**Data in this exercise**
= = = = = = =

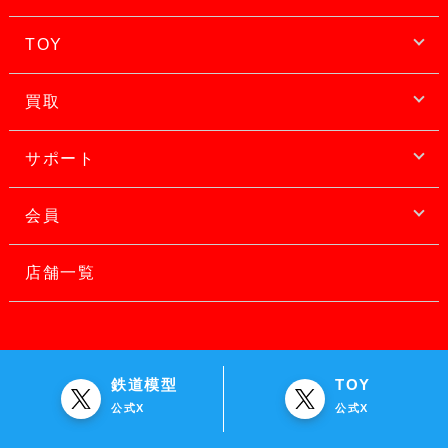
TOY
買取
サポート
会員
店舗一覧
鉄道模型
TOY
公式X
公式X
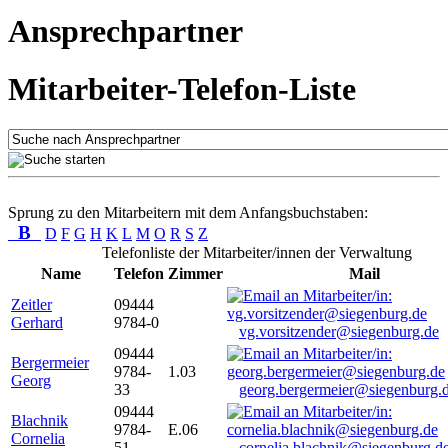
Ansprechpartner
Mitarbeiter-Telefon-Liste
Sprung zu den Mitarbeitern mit dem Anfangsbuchstaben:
B
D
F
G
H
K
L
M
O
R
S
Z
Telefonliste der Mitarbeiter/innen der Verwaltung
Name
Telefon
Zimmer
Mail
Zeitler
09444
Gerhard
9784-0
vg.vorsitzender@siegenburg.de
09444
Bergermeier
9784-
1.03
Georg
33
georg.bergermeier@siegenburg.
09444
Blachnik
9784-
E.06
Cornelia
51
cornelia.blachnik@siegenburg.d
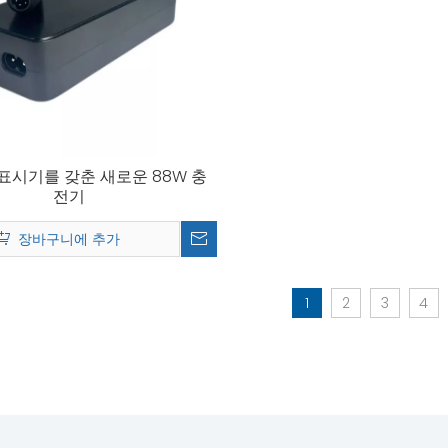
전 표시기를 갖춘 새로운 88W 충
전기
장바구니에 추가
1
2
3
4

= = = = = = =

**Instructions to follow**
Write out the data above in full and exactly, but without the pictures.

**Task output**
TOY
買取
サポート
会員
店舗一覧
鉄道模型
TOY
公式X
公式X
Ansprechpartner
Mitarbeiter-Telefon-Liste
Sprung zu den Mitarbeitern mit dem Anfangsbuchstaben:
B
D
F
G
H
K
L
M
O
R
S
Z
Telefonliste der Mitarbeiter/innen der Verwaltung
Name
Telefon
Zimmer
Mail
Zeitler
09444
Gerhard
9784-0
vg.vorsitzender@siegenburg.de
09444
Bergermeier
9784-
1.03
Georg
33
georg.bergermeier@siegenburg.
09444
Blachnik
9784-
E.06
Cornelia
51
cornelia.blachnik@siegenburg.d
전 표시기를 갖춘 새로운 88W 충
전기
장바구니에 추가
1
2
3
4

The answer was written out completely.